Throughout my early teaching career, I was struck by the sacrifices parents made to send their children to private, tuition-driven schools. I saw a number of these schools close, unable to sustain revenue for their operation. In 1991, the Catholic school where I was teaching closed as well, and I was left wondering how poor families could ever hope to provide a good, faith-focused education for their children. I was convinced that education is the key to breaking the cycle of poverty, so the idea to begin a school to serve urban families in need began to form.
As a De La Salle Christian Brother, I turned to my regional provincial for support, and I was granted a year and $35,000 to find a location, staff, and additional funding for the effort. I turned to ready-made contacts within the Rhode Island Lasallian community, and I started meeting with educators and business and community leaders, seeking input, advice, and support. One overriding imperative emerged: A new school should focus on middle-school boys — vulnerable boys at risk of eventually dropping out of school or being drawn into the gang culture.

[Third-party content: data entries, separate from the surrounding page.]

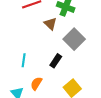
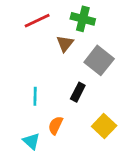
brown triangle: (50, 24) -> (65, 44), turned 32

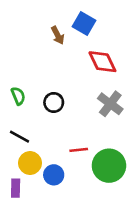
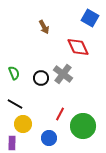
blue square: (84, 24) -> (90, 18), moved
gray cross: (110, 104) -> (63, 74), moved
red line: (79, 150) -> (60, 114), turned -56
blue circle: (54, 175) -> (49, 138), moved

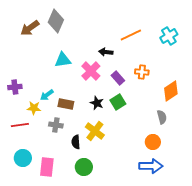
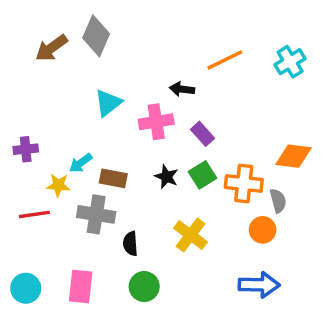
cyan triangle: (63, 60) -> (108, 103), turned -30
pink cross: (91, 71) -> (156, 122), turned 36
orange cross: (142, 72) -> (244, 184), moved, size x1.5
orange diamond: (171, 91) -> (293, 156), turned 40
gray cross: (56, 125) -> (96, 214), size x1.5
yellow cross: (95, 131) -> (191, 235), moved
orange circle: (153, 142) -> (263, 230), moved
cyan circle: (23, 158) -> (26, 288), moved

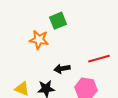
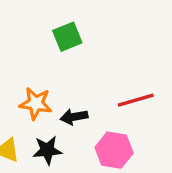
orange star: (39, 40) -> (36, 103), moved

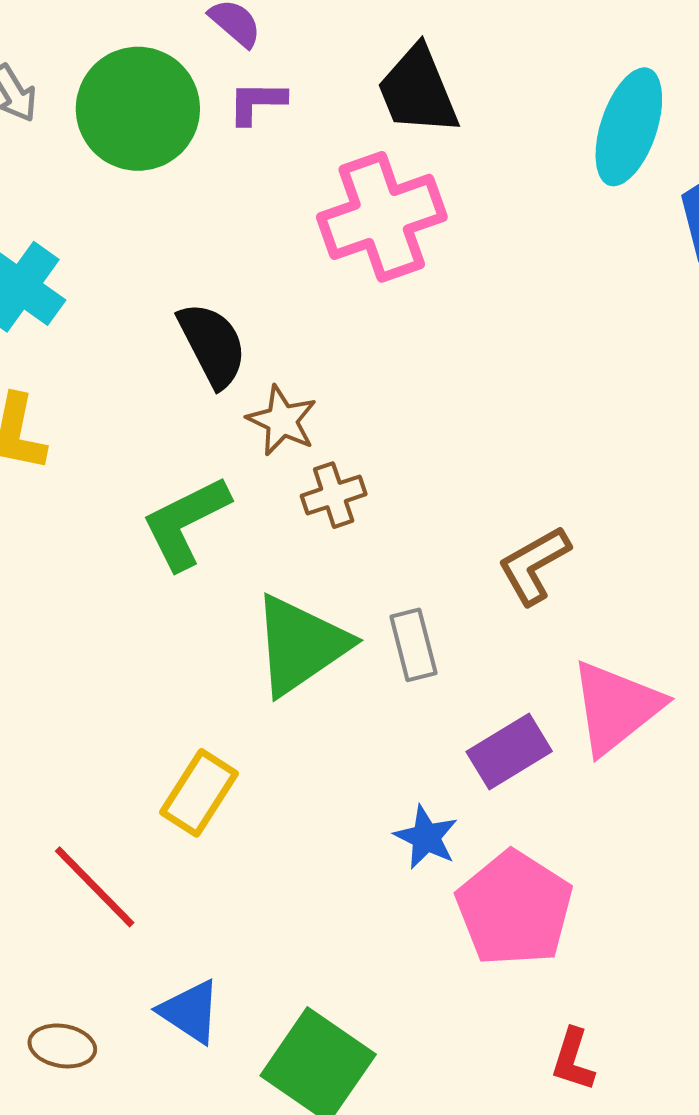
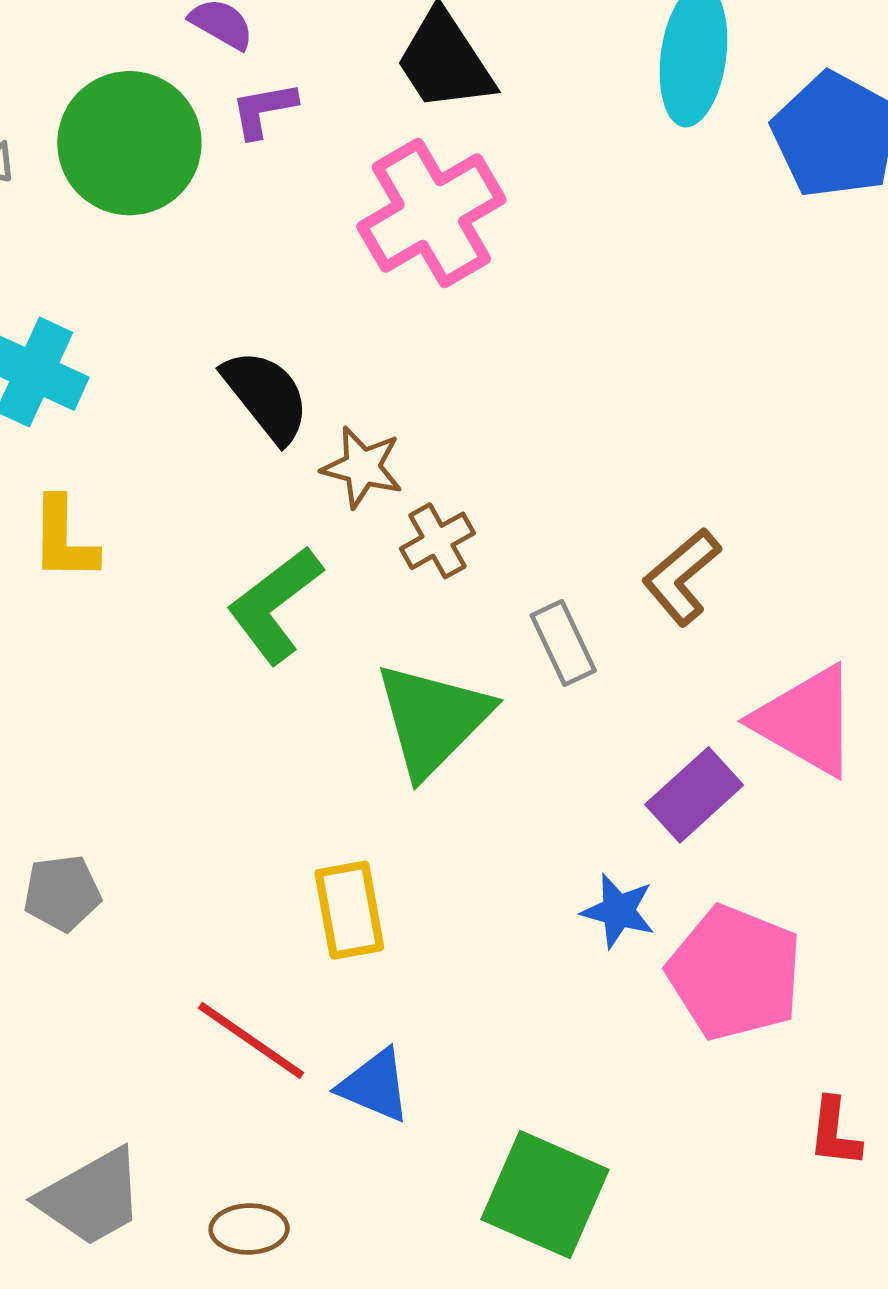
gray rectangle: (413, 645) -> (563, 643), moved
pink triangle: (616, 707) -> (806, 721), turned -41
yellow rectangle: (199, 793) -> (349, 910), turned -32
blue triangle: (190, 1012) -> (375, 1086), moved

We explored many potential locations, always coming to a dead end. In the spring of 1993, a local school administrator made me aware of a day school about to close in South Providence. The board at St. Paul’s Lutheran Church had received numerous requests from organizations wanting to rent its vacant school building. In May 1993, however, the congregation voted overwhelmingly to let us begin San Miguel School there. The church’s most important gift was allowing us to occupy its building virtually rent-free during San Miguel’s first years. The generosity of St. Paul’s Lutheran Church and its congregation gave us a stable home and a foundation on which our school could grow, for which I am eternally grateful.